Re: Poll: Should mail archives hide mail addresses

2004-01-02 18:32:33
On January 1, 2004 at 23:26, Chuq Von Rospach wrote:

The problem with this approach is that it won't work with text-based
browsers.  Accessibility is something I try to maintain,

Sure it will. Jeffrey Zeldman has a lot of useful information on how to 
be accessible and compliant by degrading gracefully. you can start 
here: to get a first cut on 
this. The idea is to build things that use XHTML/CSS such that if 
certain features aren't supported by a browser, the site does the 
"right thing" instead of simply breaking, and does it without building 
multiple versions with browser sniffing. And accessible means more than 
sight-limited, it means alternative browsing tools, like my phone's 
mini-browser, and search engines like google.

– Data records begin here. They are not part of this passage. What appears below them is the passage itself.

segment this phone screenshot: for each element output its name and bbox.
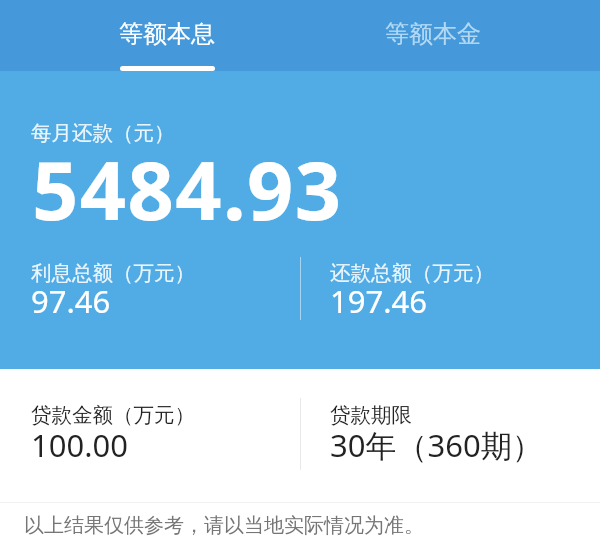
staticText: 197.46 [330,280,427,322]
staticText: 等额本息 [119,19,215,49]
button[interactable]: 等额本金 [300,0,566,71]
staticText: 5484.93 [32,133,343,243]
staticText: 贷款期限 [330,402,412,428]
button[interactable]: 利息总额（万元） [13,246,271,320]
staticText: 以上结果仅供参考，请以当地实际情况为准。 [24,513,424,538]
staticText: 等额本金 [385,19,481,49]
button[interactable]: 贷款金额（万元） [13,388,271,462]
staticText: 还款总额（万元） [330,260,494,286]
staticText: 100.00 [31,424,128,466]
staticText: 贷款金额（万元） [31,402,195,428]
staticText: 每月还款（元） [31,120,175,146]
staticText: 97.46 [31,280,111,322]
staticText: 利息总额（万元） [31,260,195,286]
staticText: 30年（360期） [330,424,543,466]
button[interactable]: 还款总额（万元） [312,246,570,320]
button[interactable]: 等额本息 [34,0,300,71]
button[interactable]: 贷款期限 [312,388,570,462]
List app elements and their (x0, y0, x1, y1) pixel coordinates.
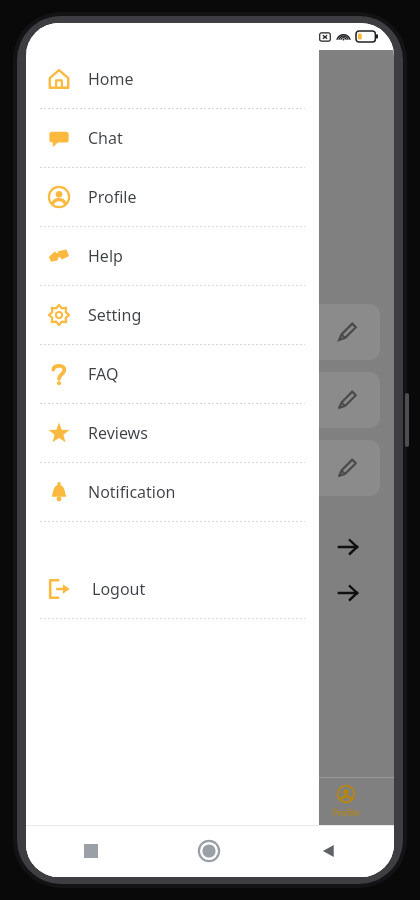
button[interactable]: Help (26, 227, 319, 285)
button[interactable]: Edit (336, 389, 358, 411)
button[interactable]: Edit (42, 372, 380, 428)
staticText: Chat (88, 127, 123, 149)
staticText: Profile (88, 186, 137, 208)
button[interactable]: Profile (326, 781, 366, 822)
button[interactable]: FAQ (26, 345, 319, 403)
staticText: Help (88, 245, 123, 267)
staticText: FAQ (88, 363, 119, 385)
other: Open (336, 535, 360, 559)
button[interactable]: Setting (26, 286, 319, 344)
button[interactable]: Edit (336, 321, 358, 343)
button[interactable]: Reviews (26, 404, 319, 462)
staticText: Reviews (88, 422, 148, 444)
button[interactable]: Open (42, 524, 380, 570)
button[interactable]: Profile (26, 168, 319, 226)
button[interactable]: Edit (42, 304, 380, 360)
staticText: Notification (88, 481, 176, 503)
button[interactable]: Logout (26, 560, 319, 618)
button[interactable]: Edit (336, 457, 358, 479)
button[interactable]: Chat (26, 109, 319, 167)
button[interactable]: Open (42, 570, 380, 616)
staticText: Setting (88, 304, 142, 326)
staticText: Home (88, 68, 134, 90)
staticText: Logout (92, 578, 146, 600)
button[interactable]: Notification (26, 463, 319, 521)
other: Open (336, 581, 360, 605)
button[interactable]: Home (198, 840, 220, 862)
button[interactable]: Home (26, 50, 319, 108)
button[interactable]: Edit (42, 440, 380, 496)
staticText: Profile (332, 806, 360, 818)
button[interactable]: Back (320, 843, 336, 859)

You are straying.  The CSS/XHTML approach was brought up as
a form of implementing dynamic obfsucation of addresses.  And as
I have noted, and you emphasize, obfsucation is extremely limited
as spammers will adapt.

So accessibility is good. CSS/XHTML is good. and since mHonarc gets 
used in so many sites where people have to skin an interface onto it, I 
think moving to those models is a great idea (and basically a 
no-brainer), once you get past a bunch of the myths about those tools.

MHonArc is neutral about CSS/XHTML since a user can customize the
layout as they see fit.  I think talking about CSS/XHTML is off-topic
unless someone provides a case of how it can be used to deal with
the harvesting problem.

I first thought of using libgd to have address changed into CGI
links that generate an image on the fly with showing email address.
I.e. Harvesters would have to use OCR to get the address.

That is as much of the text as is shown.